* **Task description**:
Please give every line below again exactly, but not its pictures.

START Input data

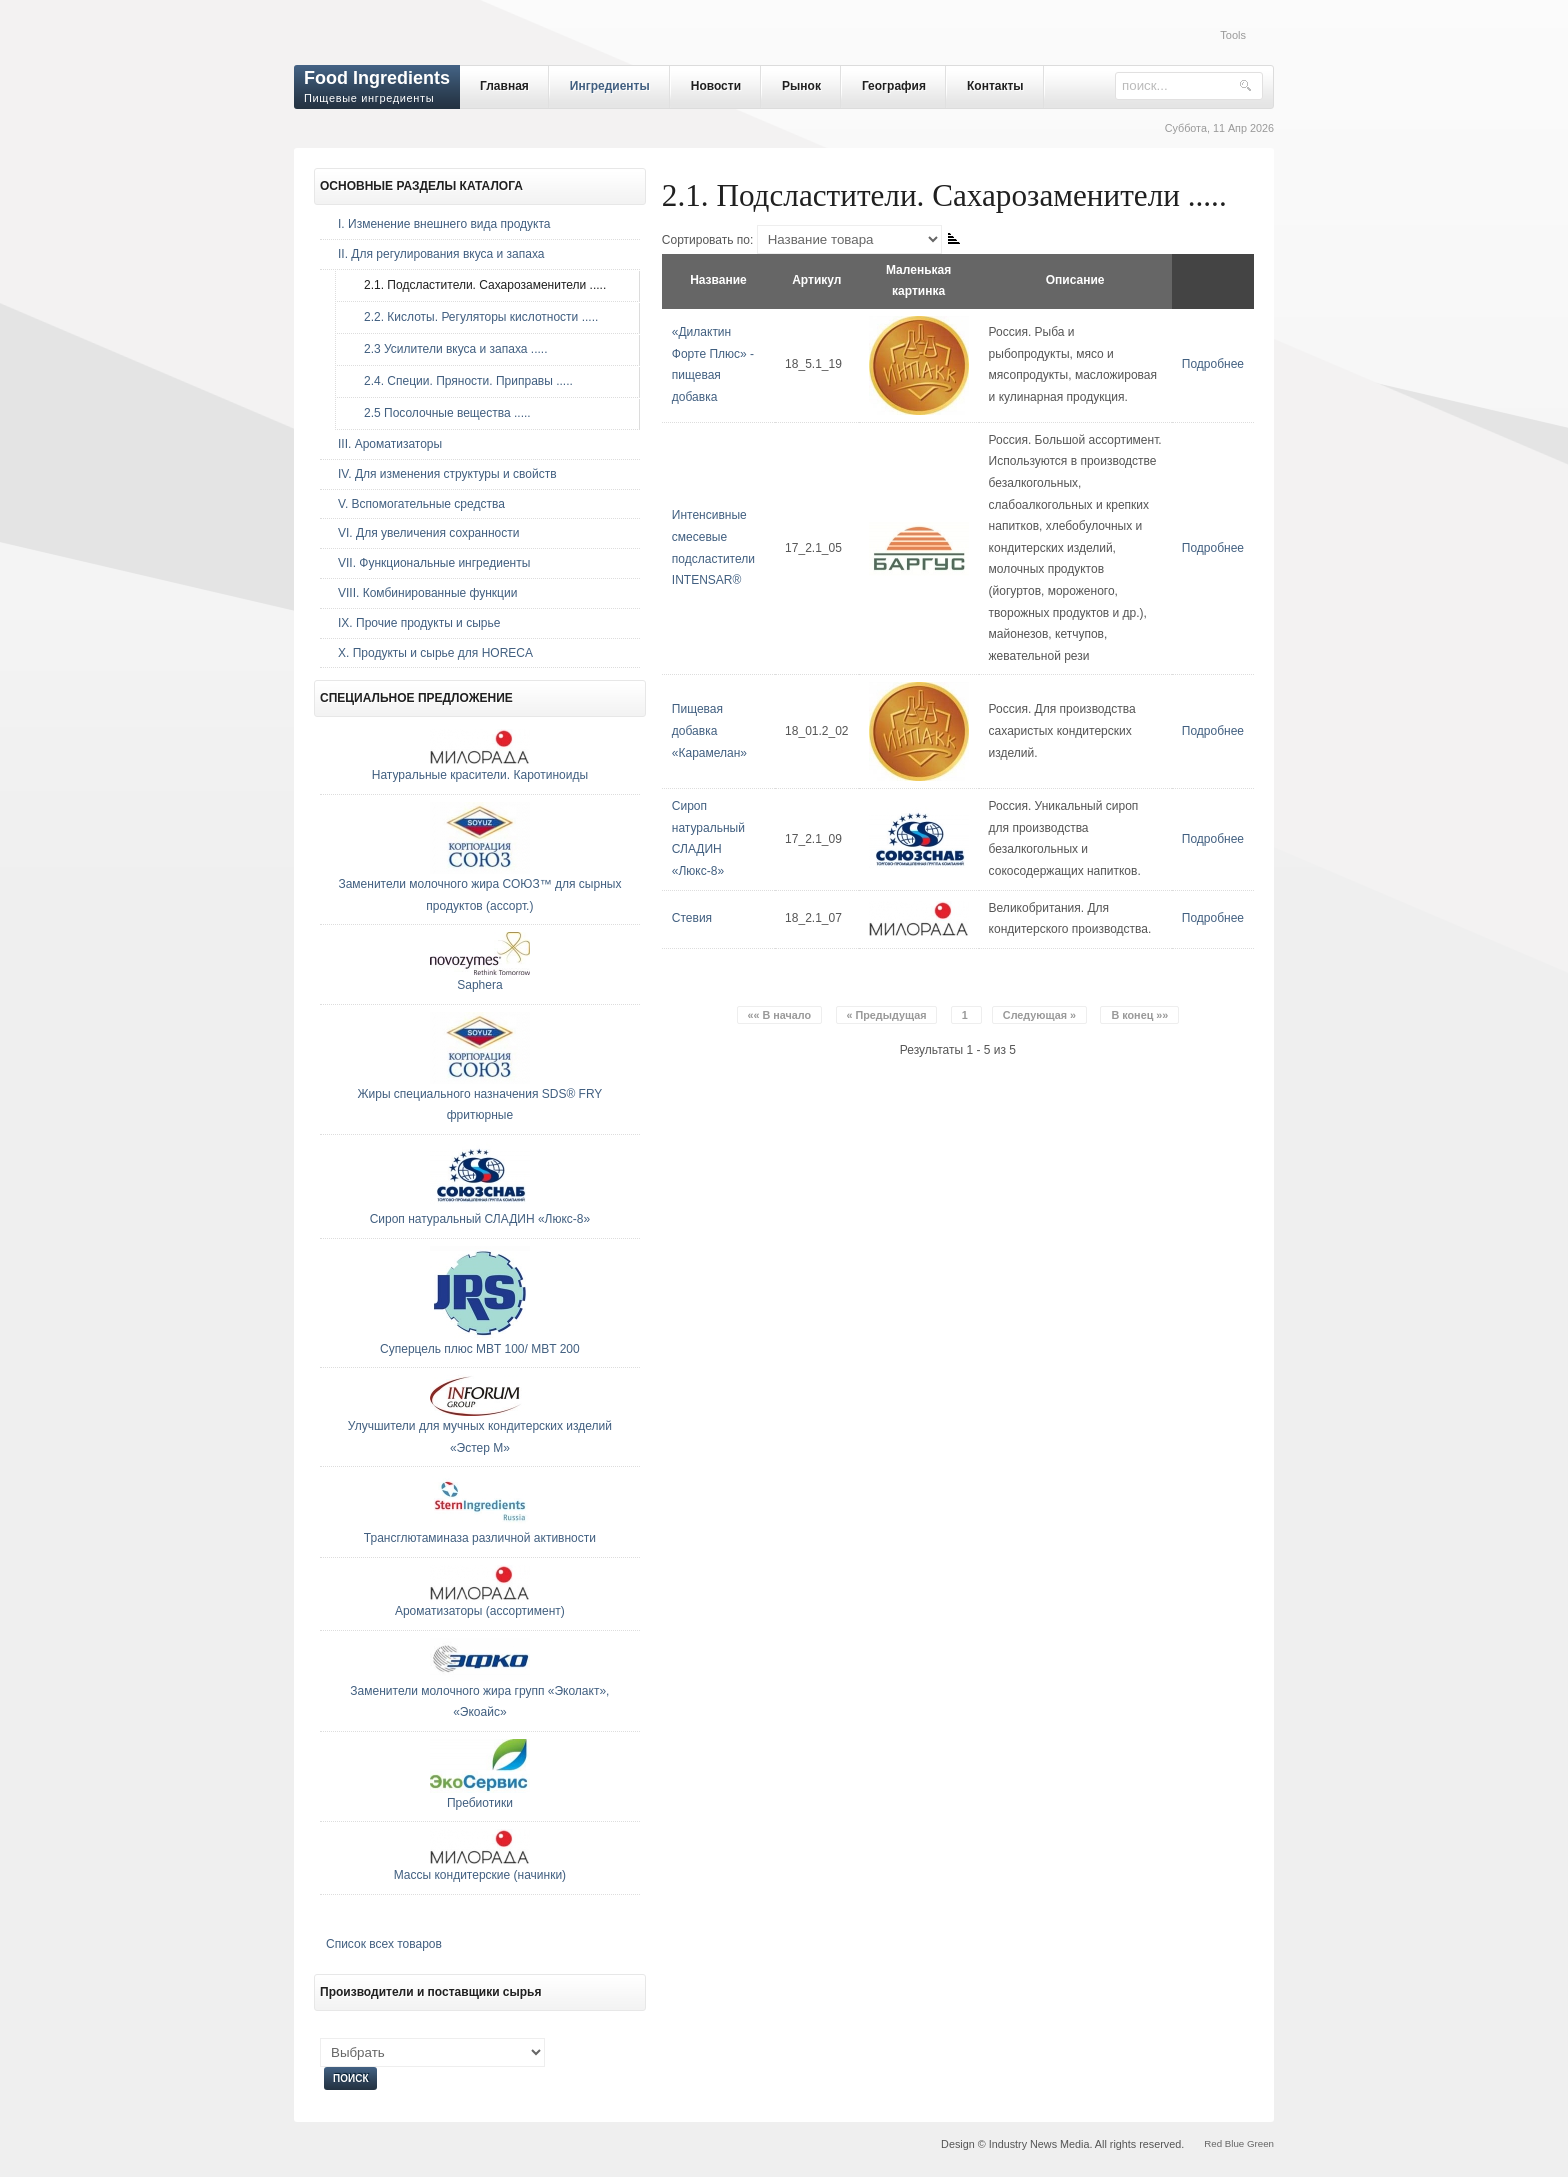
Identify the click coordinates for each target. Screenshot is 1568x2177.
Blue (1234, 2143)
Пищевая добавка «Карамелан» (709, 730)
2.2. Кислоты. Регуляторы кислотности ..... (476, 317)
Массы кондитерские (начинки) (480, 1875)
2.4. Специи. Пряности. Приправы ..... (463, 381)
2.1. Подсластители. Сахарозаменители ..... (480, 285)
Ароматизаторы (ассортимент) (480, 1611)
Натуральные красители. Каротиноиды (480, 775)
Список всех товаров (384, 1944)
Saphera (479, 985)
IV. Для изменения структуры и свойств (447, 474)
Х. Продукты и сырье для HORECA (435, 653)
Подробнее (1213, 364)
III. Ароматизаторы (390, 444)
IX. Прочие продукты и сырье (419, 623)
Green (1260, 2143)
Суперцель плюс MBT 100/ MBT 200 (480, 1349)
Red (1213, 2143)
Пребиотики (480, 1803)
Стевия (692, 918)
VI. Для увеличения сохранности (428, 533)
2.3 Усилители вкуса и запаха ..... (450, 349)
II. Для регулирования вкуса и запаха (441, 254)
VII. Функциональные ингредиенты (434, 563)
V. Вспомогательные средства (421, 504)
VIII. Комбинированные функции (427, 593)
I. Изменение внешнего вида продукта (444, 224)
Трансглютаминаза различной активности (480, 1538)
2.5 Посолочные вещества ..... (442, 413)
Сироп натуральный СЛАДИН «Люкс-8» (480, 1219)
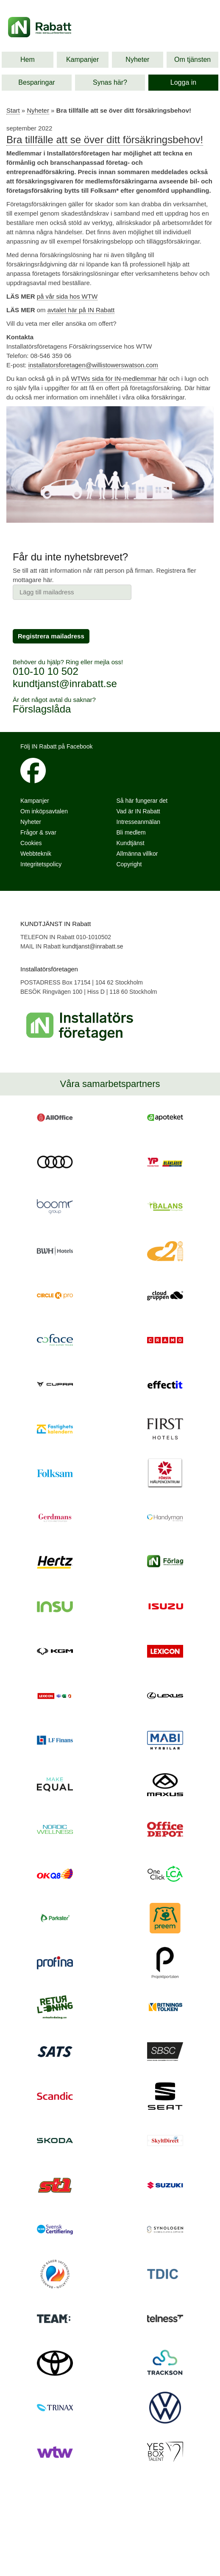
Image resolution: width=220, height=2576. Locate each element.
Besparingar (36, 82)
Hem (27, 59)
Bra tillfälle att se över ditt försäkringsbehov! (104, 139)
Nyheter (137, 59)
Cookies (31, 843)
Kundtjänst (131, 843)
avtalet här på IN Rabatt (80, 309)
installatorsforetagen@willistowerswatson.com (93, 365)
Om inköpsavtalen (44, 811)
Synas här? (110, 82)
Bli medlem (131, 832)
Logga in (183, 82)
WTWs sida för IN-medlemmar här (119, 378)
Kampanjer (82, 59)
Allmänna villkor (137, 853)
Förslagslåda (42, 709)
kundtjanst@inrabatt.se (65, 683)
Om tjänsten (192, 59)
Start (13, 110)
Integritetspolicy (40, 864)
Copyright (129, 864)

END Input data

* **Task output**:
Identify the click coordinates for each target. Screenshot is 1568x2177.
Blue (1234, 2143)
Пищевая добавка «Карамелан» (709, 730)
2.2. Кислоты. Регуляторы кислотности ..... (476, 317)
Массы кондитерские (начинки) (480, 1875)
2.4. Специи. Пряности. Приправы ..... (463, 381)
2.1. Подсластители. Сахарозаменители ..... (480, 285)
Ароматизаторы (ассортимент) (480, 1611)
Натуральные красители. Каротиноиды (480, 775)
Список всех товаров (384, 1944)
Saphera (479, 985)
IV. Для изменения структуры и свойств (447, 474)
Х. Продукты и сырье для HORECA (435, 653)
Подробнее (1213, 364)
III. Ароматизаторы (390, 444)
IX. Прочие продукты и сырье (419, 623)
Green (1260, 2143)
Суперцель плюс MBT 100/ MBT 200 (480, 1349)
Red (1213, 2143)
Пребиотики (480, 1803)
Стевия (692, 918)
VI. Для увеличения сохранности (428, 533)
2.3 Усилители вкуса и запаха ..... (450, 349)
II. Для регулирования вкуса и запаха (441, 254)
VII. Функциональные ингредиенты (434, 563)
V. Вспомогательные средства (421, 504)
VIII. Комбинированные функции (427, 593)
I. Изменение внешнего вида продукта (444, 224)
Трансглютаминаза различной активности (480, 1538)
2.5 Посолочные вещества ..... (442, 413)
Сироп натуральный СЛАДИН «Люкс-8» (480, 1219)
Image resolution: width=220, height=2576. Locate each element.
Besparingar (36, 82)
Hem (27, 59)
Bra tillfälle att se över ditt försäkringsbehov! (104, 139)
Nyheter (137, 59)
Cookies (31, 843)
Kundtjänst (131, 843)
avtalet här på IN Rabatt (80, 309)
installatorsforetagen@willistowerswatson.com (93, 365)
Om inköpsavtalen (44, 811)
Synas här? (110, 82)
Bli medlem (131, 832)
Logga in (183, 82)
WTWs sida för IN-medlemmar här (119, 378)
Kampanjer (82, 59)
Allmänna villkor (137, 853)
Förslagslåda (42, 709)
kundtjanst@inrabatt.se (65, 683)
Om tjänsten (192, 59)
Start (13, 110)
Integritetspolicy (40, 864)
Copyright (129, 864)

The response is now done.